Over about 7 years I bought 5 6'6" X 18 3/4 X 2 5/8 all rounders. What I changed was the bottoms. Vee, single to double, reverse Vee, deep six channels, single to flat to vee with double (Tom Hoye's patented Five Stage Vortex Transfer Vehicle). I learned a lot. That's one reason I changed boards back in the day.
Then I got injured and couldn't surf them anymore. Enter the single fin and no new boards for four years. A seven foot single fin was so versatile it filled three of the four places is my working quiver. I would still pull a twinny when it was tiny, but that board did me from four to a very nervous eight foot.

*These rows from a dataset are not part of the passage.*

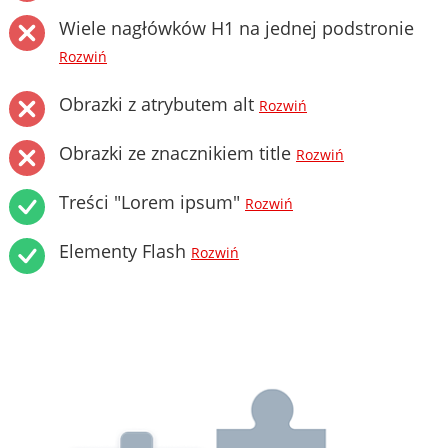
Wiele nagłówków H1 na jednej podstronie
Rozwiń
Obrazki z atrybutem alt
Rozwiń
Obrazki ze znacznikiem title
Rozwiń
Treści "Lorem ipsum"
Rozwiń
Elementy Flash
Rozwiń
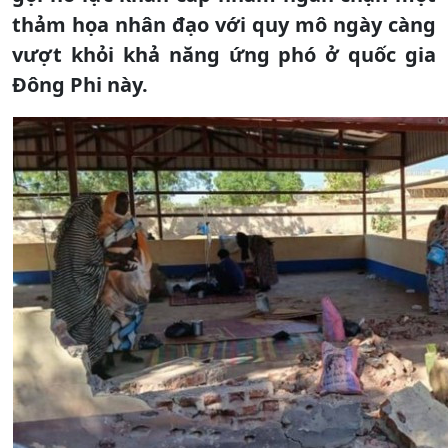
thảm họa nhân đạo với quy mô ngày càng
vượt khỏi khả năng ứng phó ở quốc gia
Đông Phi này.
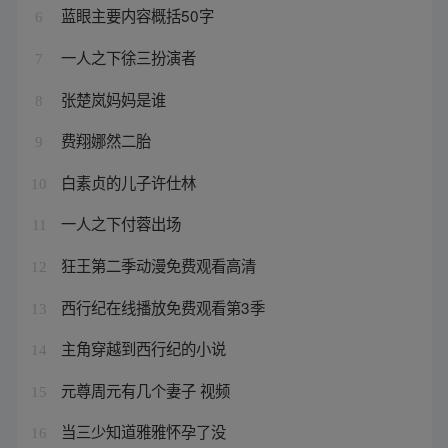
蓝眼主要内容概括50字
6
一人之下徐三扮演者
7
张楚岚妈妈是谁
8
费翔娜然二胎
9
白素贞的儿子许仕林
10
一人之下付蓉出场
11
狂王第二季动漫免费观看高清
12
西行纪在线播放免费观看第3季
13
主角穿越到西行纪的小说
14
元尊周元有几个妻子 视频
15
当三少知道雅雅怀孕了没
16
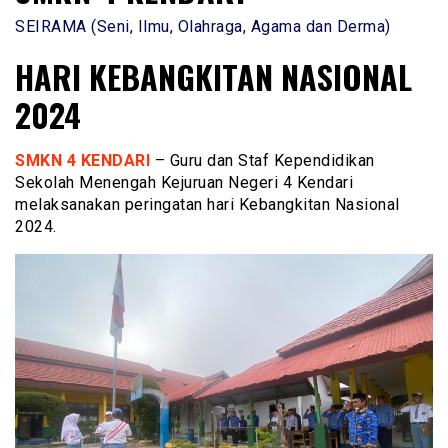
SEIRAMA (Seni, Ilmu, Olahraga, Agama dan Derma)
HARI KEBANGKITAN NASIONAL
2024
SMKN 4 KENDARI
– Guru dan Staf Kependidikan
Sekolah Menengah Kejuruan Negeri 4 Kendari
melaksanakan peringatan hari Kebangkitan Nasional
2024.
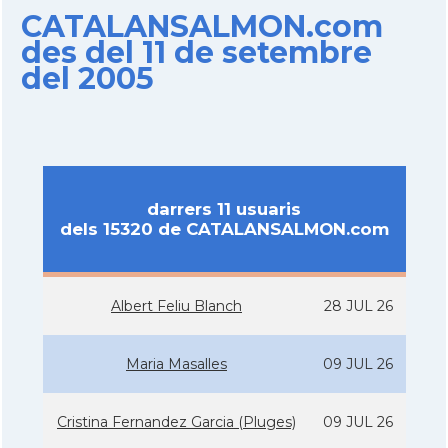
CATALANSALMON.com
des del 11 de setembre
del 2005
darrers 11 usuaris
dels 15320 de CATALANSALMON.com
Albert Feliu Blanch
28 JUL 26
Maria Masalles
09 JUL 26
Cristina Fernandez Garcia (Pluges)
09 JUL 26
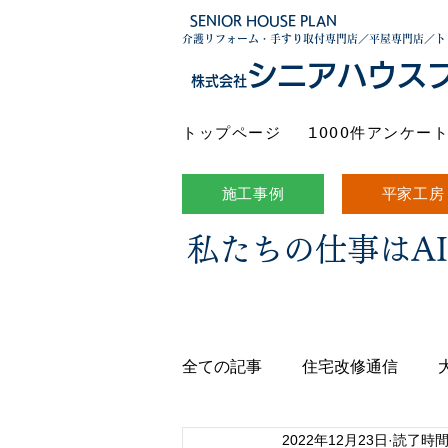
SENIOR HOUSE PLAN
介護リフォーム・手すり取付専門店／平屋専門店／ト
シニアハウス
株式会社
トップページ
1000件アンケー
施工事例
平家工房
私たちの仕事はA
全ての記事
住宅改修通信
2022年12月23日
読了時間:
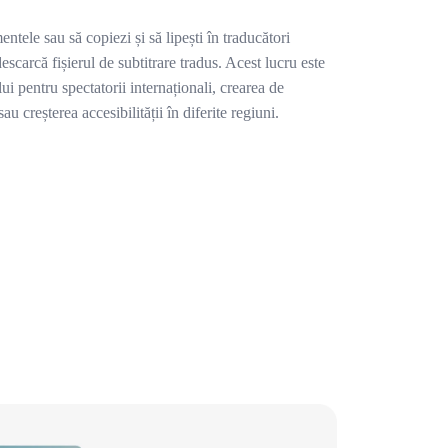
tele sau să copiezi și să lipești în traducători
escarcă fișierul de subtitrare tradus. Acest lucru este
lui pentru spectatorii internaționali, crearea de
au creșterea accesibilității în diferite regiuni.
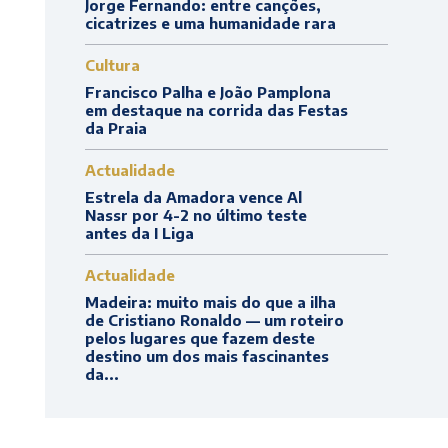
Jorge Fernando: entre canções,
cicatrizes e uma humanidade rara
Cultura
Francisco Palha e João Pamplona
em destaque na corrida das Festas
da Praia
Actualidade
Estrela da Amadora vence Al
Nassr por 4-2 no último teste
antes da I Liga
Actualidade
Madeira: muito mais do que a ilha
de Cristiano Ronaldo — um roteiro
pelos lugares que fazem deste
destino um dos mais fascinantes
da...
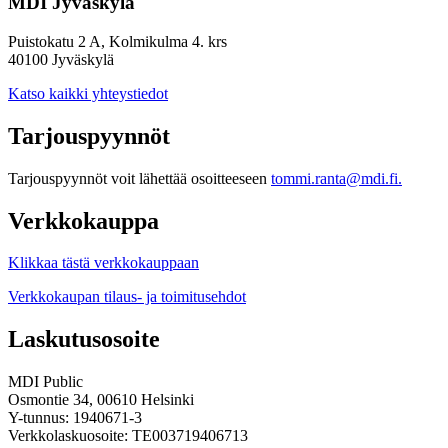
MDI Jyväskylä
Puistokatu 2 A, Kolmikulma 4. krs
40100 Jyväskylä
Katso kaikki yhteystiedot
Tarjouspyynnöt
Tarjouspyynnöt voit lähettää osoitteeseen
tommi.ranta@mdi.fi.
Verkkokauppa
Klikkaa tästä verkkokauppaan
Verkkokaupan tilaus- ja toimitusehdot
Laskutusosoite
MDI Public
Osmontie 34, 00610 Helsinki
Y-tunnus: 1940671-3
Verkkolaskuosoite: TE003719406713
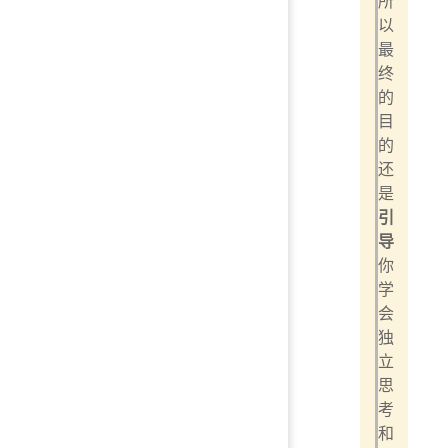
所
以
最
终
的
目
的
还
是
引
导
你
学
会
独
立
思
考
和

Then I went around Australia and got The Fountain Of Youth in Queensland. That was my introduction to longboard shapes. Between that experience of glide and the boards I saw getting surfed in Ulladulla I realised I had entered a whole new phase in my surfing career and was on completely the wrong boards and would have way more fun on much longer, wider boards getting lots of waves. Between the creep of age, the lack of time via family and work, I was no longer the fit and hard 30 year old who could sit on the inside and rack up the wave count while doing fifty duck dives. I would become the guy out the back getting every set wave he wanted on an annoyingly big board.
So last year I was gifted a board by my Dad (and a couple of hungie from me), sold a couple of boards for another, swapped an unused kite for my first longboard and bought one outright myself. And I suddenly had a completely revamped quiver that should do me for years.
I do eye off performance orientated longboards for some of reefies (think double head high plus waves) but I guess that's what the new gun is for (and the eight footer). I would like to try a mini-simmons, but that's what the Wahoo and Fountain of Youth are for. And having surfed my mates McCoys recently one of them would be cool, they don't paddle quite as well as my other boards so I realistically would probably finish up surfing the recent purchases anyway.
If a ridiculous bargain second handy popped up I might grab one of those listed above (hence my interest in another thread in a McTavish F4), but really I am sorted.
So I change boards out of design interest, injury, age, style of surfing, fitness and wave greed.
I know this is the longboard room, but I reckon most surfers need a three board quiver. A fish, all rounder, gun. In McTavish terms, Pinnacle or Noserider, Evo, and Vuelo or G2.

My current quiver is five boards I surf regularly. And it will do for quite a long time I think until somethin wears out.